Exercise aim: Go line by line through the records below. Copy whichever lines contain the string "montar".

Supplied records:

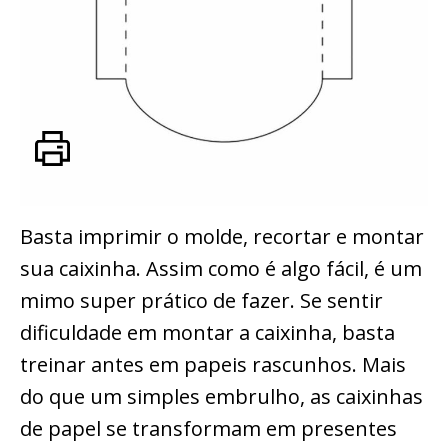
Basta imprimir o molde, recortar e montar
sua caixinha. Assim como é algo fácil, é um
mimo super prático de fazer. Se sentir
dificuldade em montar a caixinha, basta
treinar antes em papeis rascunhos. Mais
do que um simples embrulho, as caixinhas
de papel se transformam em presentes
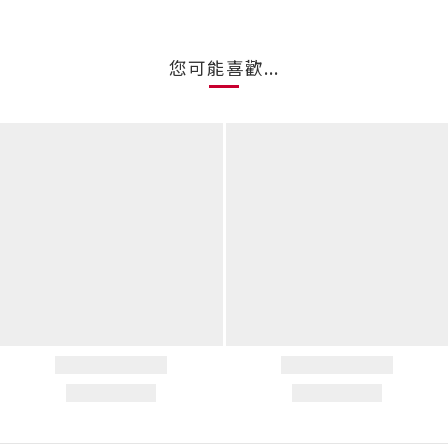
您可能喜歡...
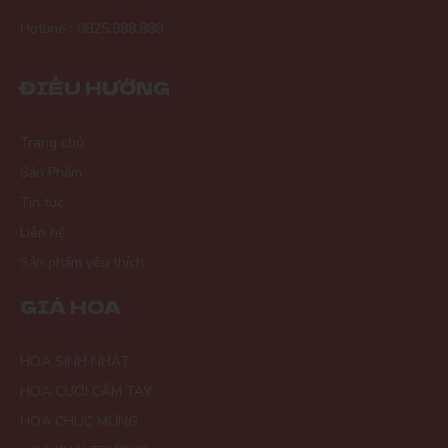
Hotline : 0825.988.888
ĐIỀU HƯỚNG
Trang chủ
Sản Phẩm
Tin tức
Liên hệ
Sản phẩm yêu thích
GIÁ HOA
HOA SINH NHẬT
HOA CƯỚI CẦM TAY
HOA CHÚC MỪNG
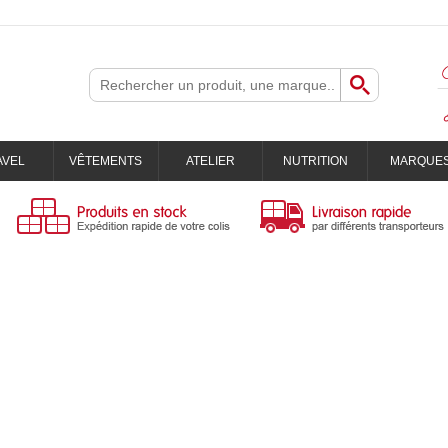
AVEL
VÊTEMENTS
ATELIER
NUTRITION
MARQUE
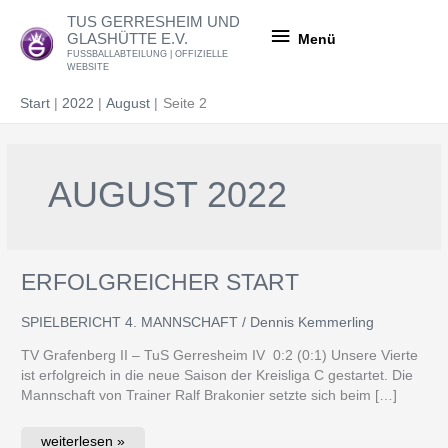
Zum
Menü
TUS GERRESHEIM UND
Inhalt
GLASHÜTTE E.V.
Menü
springen
FUSSBALLABTEILUNG | OFFIZIELLE
WEBSITE
Start
2022
August
Seite 2
AUGUST 2022
ERFOLGREICHER START
Erfolgreicher
Start
SPIELBERICHT 4. MANNSCHAFT
/
Dennis Kemmerling
TV Grafenberg II – TuS Gerresheim IV 0:2 (0:1) Unsere Vierte
ist erfolgreich in die neue Saison der Kreisliga C gestartet. Die
Mannschaft von Trainer Ralf Brakonier setzte sich beim […]
weiterlesen »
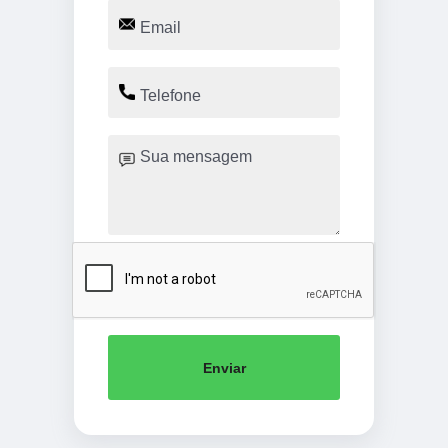
Enviar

Answer to this task:
Basta imprimir o molde, recortar e montar
dificuldade em montar a caixinha, basta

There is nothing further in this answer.